Core of IT: Processes: Arbitration

Processes

Introduction
Races/Exclusive Use
Arbitration
Synchronization
Deadlocks
Time Sharing

Authors:

Halleh Fatheisian
Eric Rosenberger

Arbitration

The Arbitration Problem

Driving a car is something that millions of people do every day, often without even thinking about it. And, like any routine, most people are able to establish a level of comfort and skill over time that allows them to drive largely on "auto-pilot". However, driving is actually a very complex process, requiring critical decisions to be made with nearly every second that passes. Not only are there physical obstacles to avoid, but at any given moment there can be dozens of other drivers sharing the road nearby, none aware of each others' intentions. And, while there are traffic laws to help ease the task of anticipating their moves, there are some situations requiring decisions that confound even the most experienced drivers.

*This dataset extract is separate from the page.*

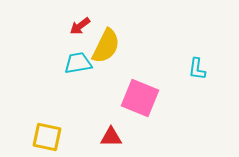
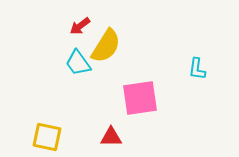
yellow semicircle: rotated 6 degrees clockwise
cyan trapezoid: rotated 116 degrees counterclockwise
pink square: rotated 30 degrees counterclockwise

Take, for example, the four-way stop. By enforcing serial access to an intersection, it allows cars to travel through in several directions without crashing into one another. Normally, drivers at a four-way stop decide who can enter the intersection first on the basis of who arrived first. However, there is always the possibility that a couple of drivers will arrive simultaneously, or at least at close enough intervals so that no one is able to discern their actual order. The law addresses this situation also, by granting right of way first to the rightmost driver in the group. But the law does not address the situation where drivers arrive from all four directions simultaneously, ruling out either given method of arbitration.

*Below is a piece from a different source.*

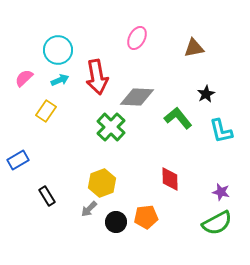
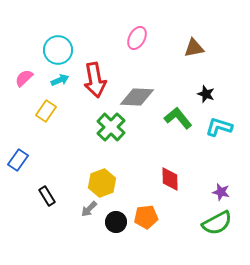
red arrow: moved 2 px left, 3 px down
black star: rotated 24 degrees counterclockwise
cyan L-shape: moved 2 px left, 4 px up; rotated 120 degrees clockwise
blue rectangle: rotated 25 degrees counterclockwise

So what happens then? Often, nothing at all. The cars sit motionless, their engines idle. Each driver is faced with the decision of driving into the intersection first or waiting for one of the other drivers to drive into the intersection first. Picking the former could prove disastrous if any of the other drivers did the same -- picking the latter could force an eternal wait. Neither option is desirable, and the drivers quickly become edgy and uncomfortable. There may be false starts, with cars lurching forward only to be stopped at their drivers' realizations that the other cars have also lurched. There may be honks and headlights flashing as the drivers attempt to goad each other into going first. But no one is willing to take the plunge and claim the right of way. As time passes, and impatient looks become more intense, it is inevitable that someone will eventually decide to proceed -- however it is impossible to know how long this will take, and impossible to know who will be the one, until it happens.

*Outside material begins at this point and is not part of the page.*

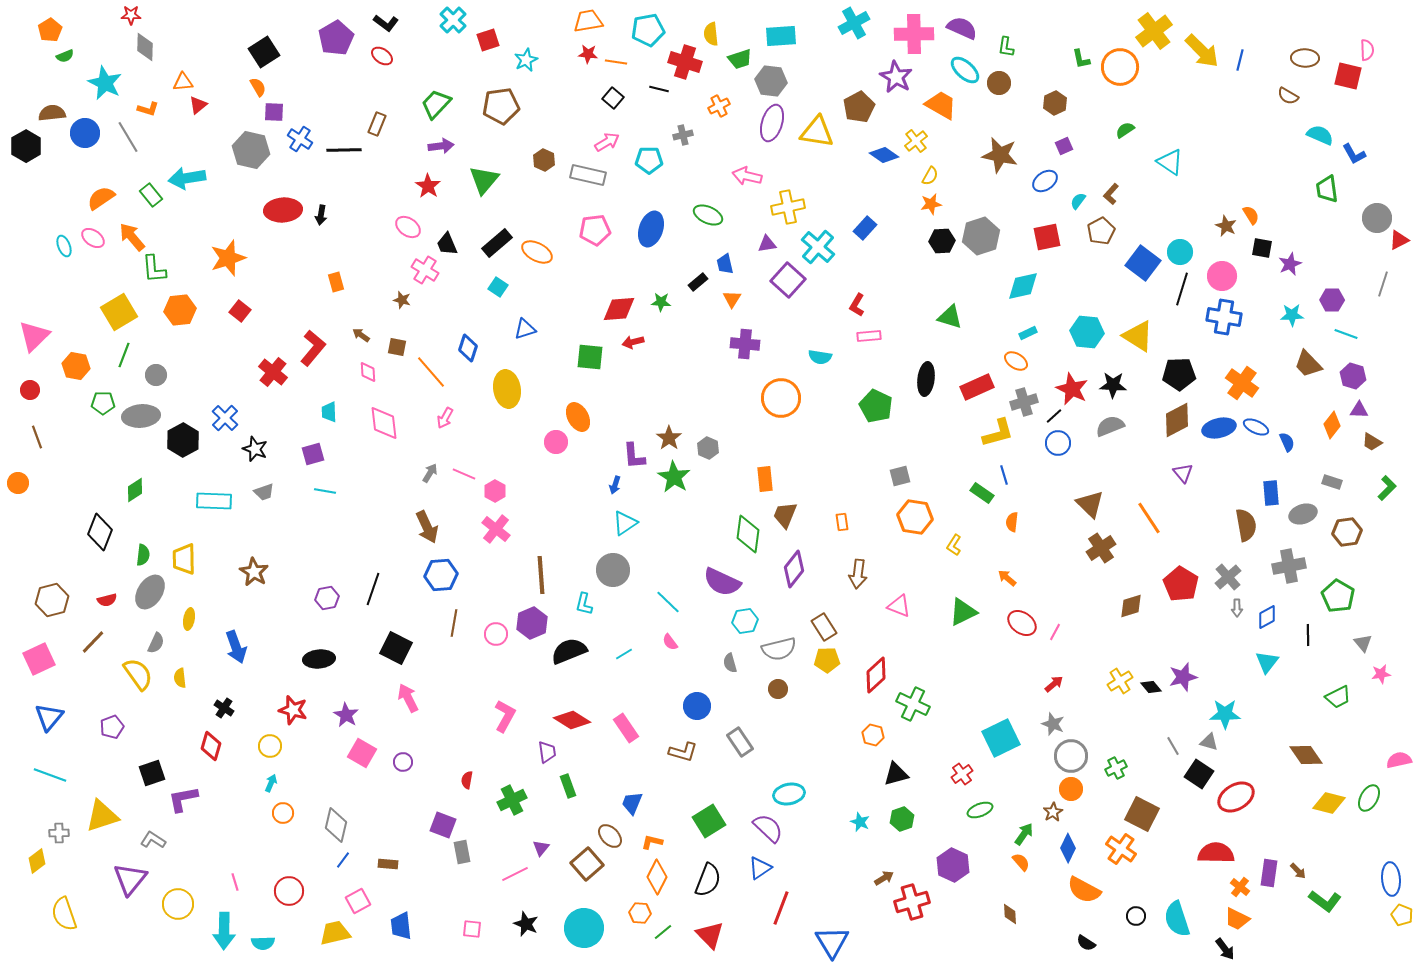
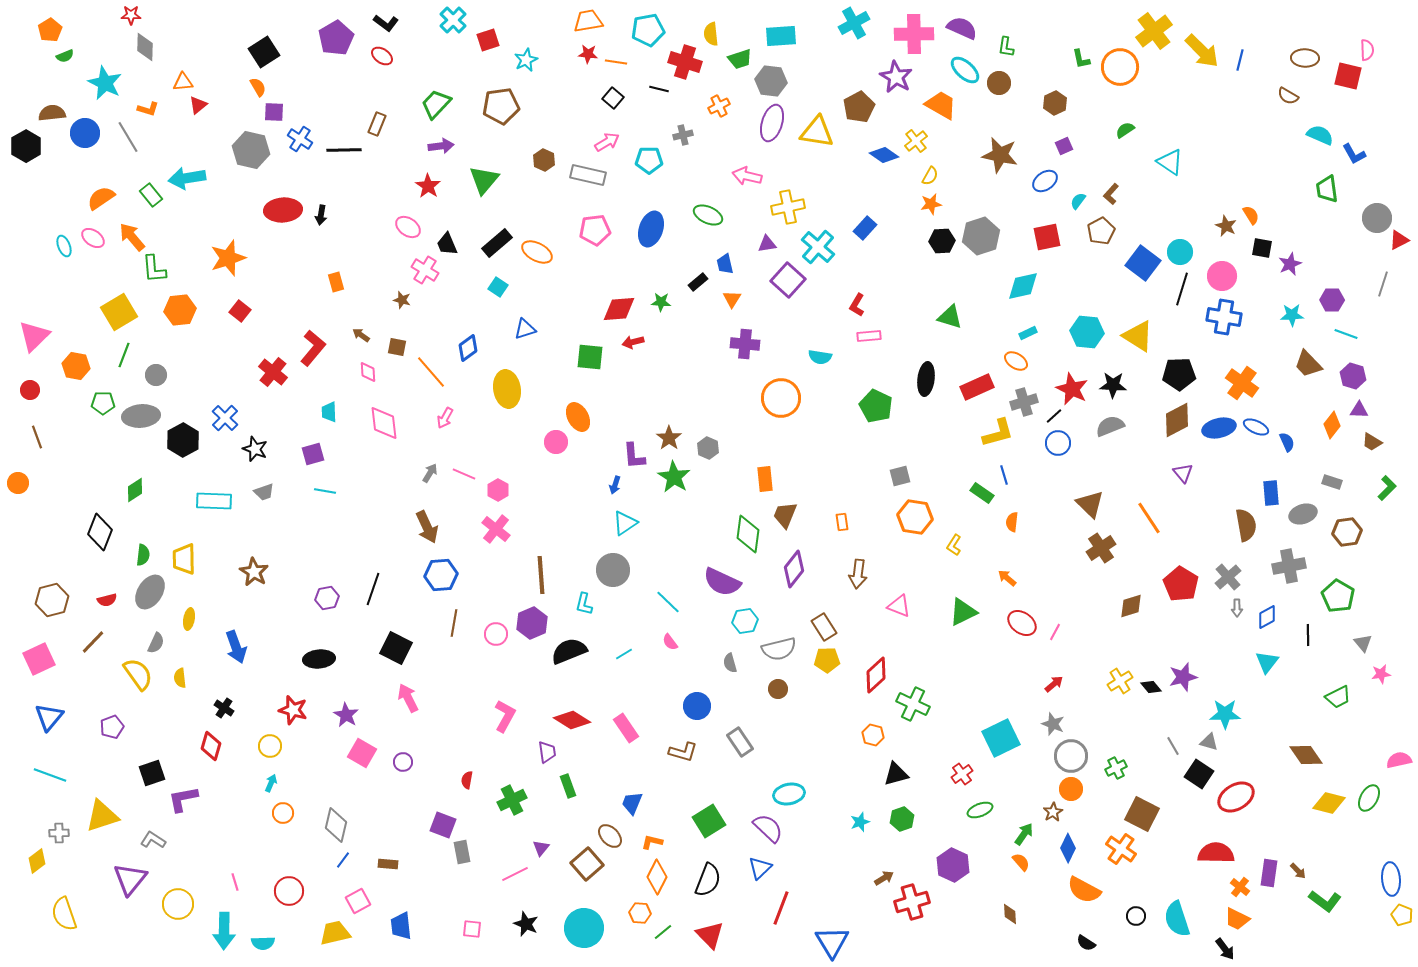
blue diamond at (468, 348): rotated 36 degrees clockwise
pink hexagon at (495, 491): moved 3 px right, 1 px up
cyan star at (860, 822): rotated 30 degrees clockwise
blue triangle at (760, 868): rotated 10 degrees counterclockwise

This problem, known as arbitration failure, has been explored by philosophers and scientists alike for hundreds of years. It stems from the fact that, in order to make a decision between different possibilities, it is necessary for one of them to be more desirable than the others. Without this means of singling one out, choice is impossible, and only the inherent chaos in the universe can ever have a chance of breaking the tie -- and time is often on the side of the chaos. It might be tempting to categorize this as a problem with human nature or a breakdown of human reasoning. In the four way stop example, it appears to be just that. However, it is actually a fundamental principle of nature and can be observed even within the depths of electronic machinery.

A metastable state can be likened to a ball balanced atop a sharp point.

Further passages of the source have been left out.